Thompson on Cotton: Outside Noise Fails to Shake Market

Thompson on Cotton: Outside Noise Fails to Shake Market

By Jeff Thompson, Autauga Quality Cotton 

Aside from Tuesday’s wild action, it was a rather non-eventful week of trading for cotton. The same, however, cannot be said for other markets. Corn, following a limit down day, fell 12 percent on the week. In topsy turvy trading, the red-hot equity markets saw all three indexes notching their worst daily drop since early June but closing the week to new highs.

Additionally, minutes from the recent Fed meeting gave strong indications their bond buying spree may be curtailed sooner than once thought. Also, there is growing anxiety over the strength of our economic recovery as the new Delta variant unleashes a surge of new Covid cases. If all this wasn’t enough, weather concerns are beginning to cast doubt on yield potential for all major commodities.

With so much outside noise happening, to have cotton prices gain 74 points on the week speaks volumes to its resiliency. On the heels of the previous week’s strong close, we awoke Tuesday to the market trading as high as 88.89 likely on word China’s auction of cotton reserves saw the 900,000 bales offered taken up at higher prices, indicative of the tight supplies now facing China.

It looked to be the trigger needed to break through resistance at 88-89 cents. But, just as with the previous seven breakout attempts over the past six months, it fell short again closing Friday at 87.71 in tempered trading.
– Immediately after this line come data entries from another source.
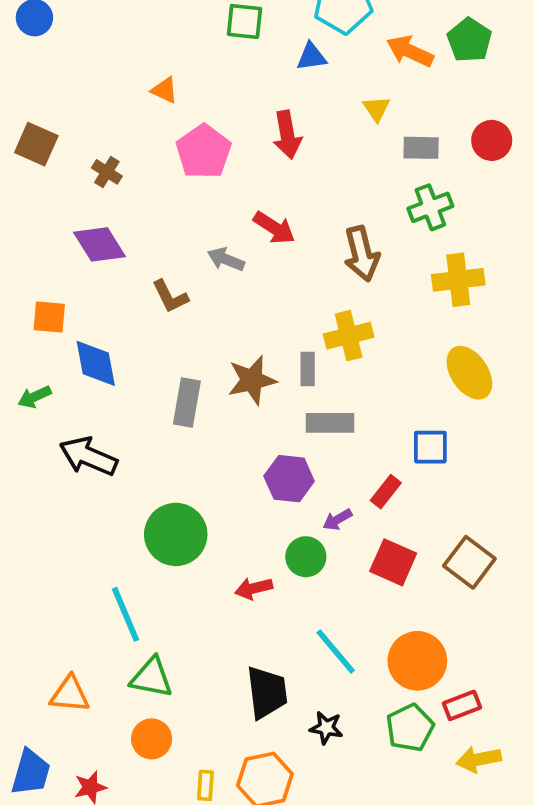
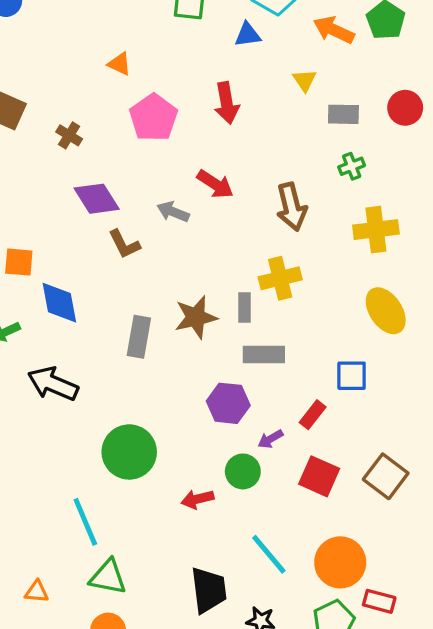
green cross: (430, 207) -> (352, 166), size x0.7
purple diamond: (100, 244) -> (97, 199), moved
orange triangle: (70, 694) -> (37, 592), size x0.7
red rectangle: (462, 705) -> (379, 601), turned 36

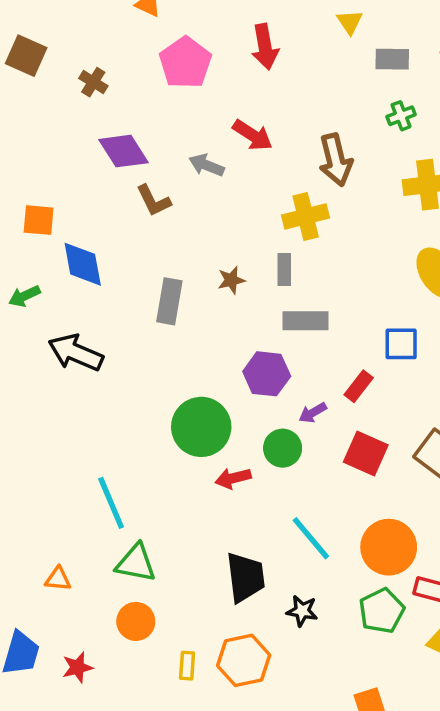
yellow cross: (280, 278) -> (306, 216), moved
brown star: (196, 317) -> (231, 280), size x0.6
green circle: (129, 452) -> (201, 427), moved

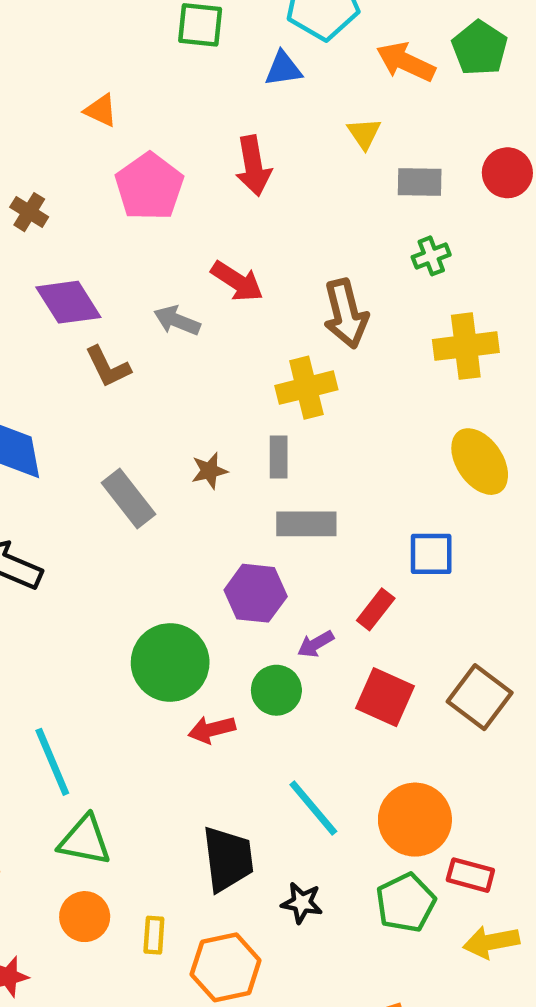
gray rectangle: (169, 301) -> (129, 498), turned -48
yellow rectangle: (187, 666) -> (154, 935), moved

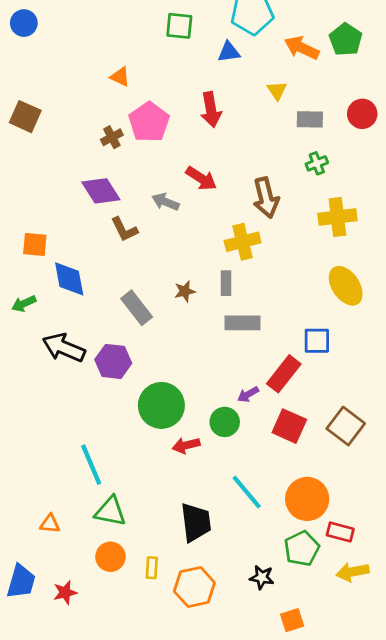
brown cross: (29, 212) -> (112, 137), moved, turned 30
purple hexagon: (256, 593) -> (113, 361), moved
red rectangle: (376, 609) -> (284, 374), size x1.5
black star: (302, 903) -> (262, 577), moved

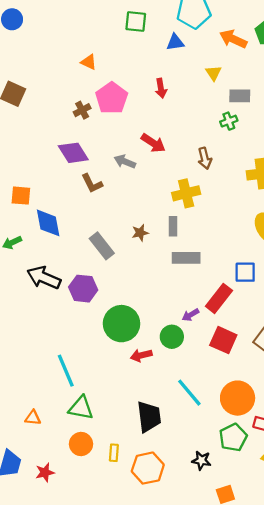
red arrow: (211, 110) -> (161, 88), size x0.7
green cross: (317, 163) -> (229, 121), moved
brown arrow: (266, 198) -> (205, 158), size x0.7

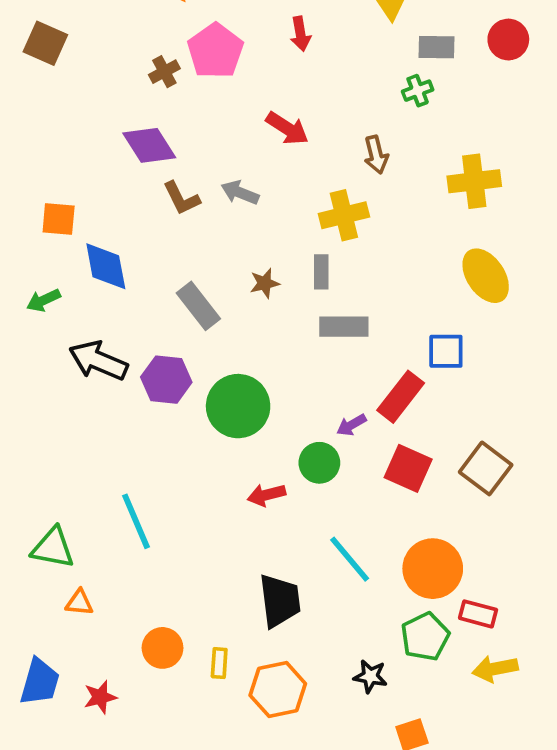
gray arrow: (125, 162) -> (240, 193), moved
green circle: (122, 324) -> (238, 406), moved
green triangle: (81, 408) -> (53, 548), moved

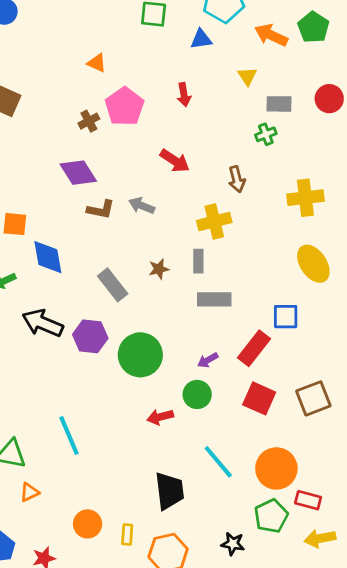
brown L-shape: (181, 198) -> (101, 210), turned -52
purple arrow: (351, 425) -> (208, 360), moved
brown square: (486, 468) -> (313, 398), turned 32
orange triangle: (79, 603) -> (29, 492), turned -30

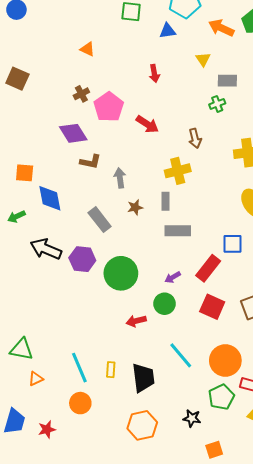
pink pentagon: (124, 107) -> (109, 107), moved
gray arrow: (142, 206) -> (120, 178), moved, turned 60
cyan line: (69, 435) -> (79, 368), moved
yellow rectangle: (127, 534) -> (111, 370), moved

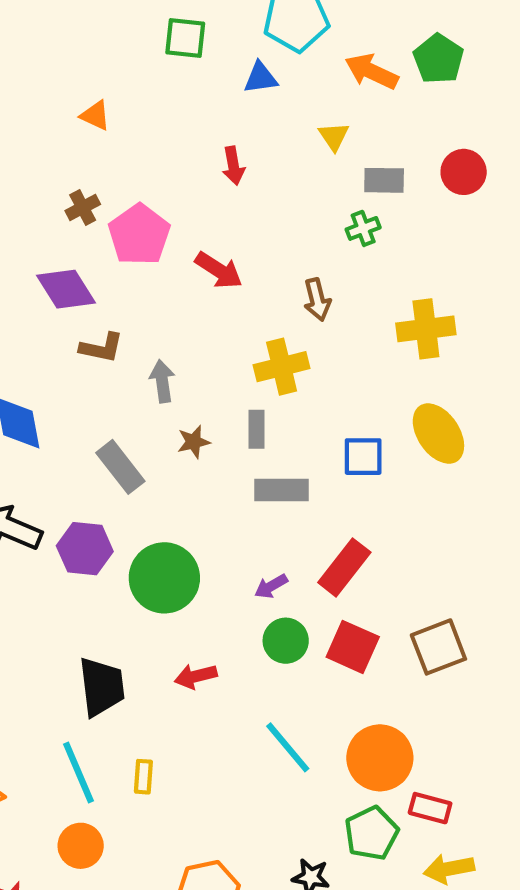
blue square: (232, 244) -> (363, 457), moved
green circle: (165, 304) -> (286, 641), moved
black trapezoid: (143, 378) -> (102, 687), moved

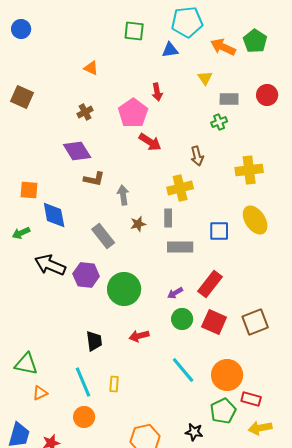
pink pentagon: (139, 235) -> (133, 113), moved
black trapezoid: (102, 687) -> (94, 341), size x0.7

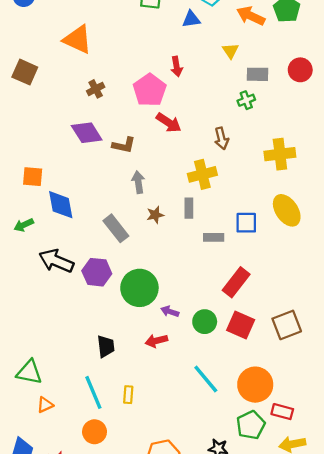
orange triangle: (91, 68) -> (78, 39), moved, size x1.8
brown L-shape: (94, 179) -> (124, 145), moved
gray rectangle: (180, 247) -> (214, 237), moved, size x0.7
purple arrow: (175, 293) -> (170, 312), moved, turned 49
Nonetheless, being able to withstand these challenges is testament strong fundamentals are still in play. Case in point, last week’s export sales were up 31 percent from the previous week with combined current and new crop sales totaling 234,500 bales. Better yet, shipments remained on pace with 314,000 bales sent abroad last week.

On the supply side, though Tropical Storm Elsa delivered only a glancing blow to the Southeast crop, rainfall was abundant throughout the Cotton Belt from Texas to the Carolinas. So much so, some are beginning to ask if this is too much of a good thing. It has certainly delayed much needed fieldwork in many locations.

The latest conditions report has 52 percent of the cotton crop rated good to excellent, unchanged from the prior two weeks. However, that rated poor increased to 10 percent from seven percent. Trying its best to catch up, the crop is still behind with 11 percent now setting bolls versus the four-year average of 13 percent.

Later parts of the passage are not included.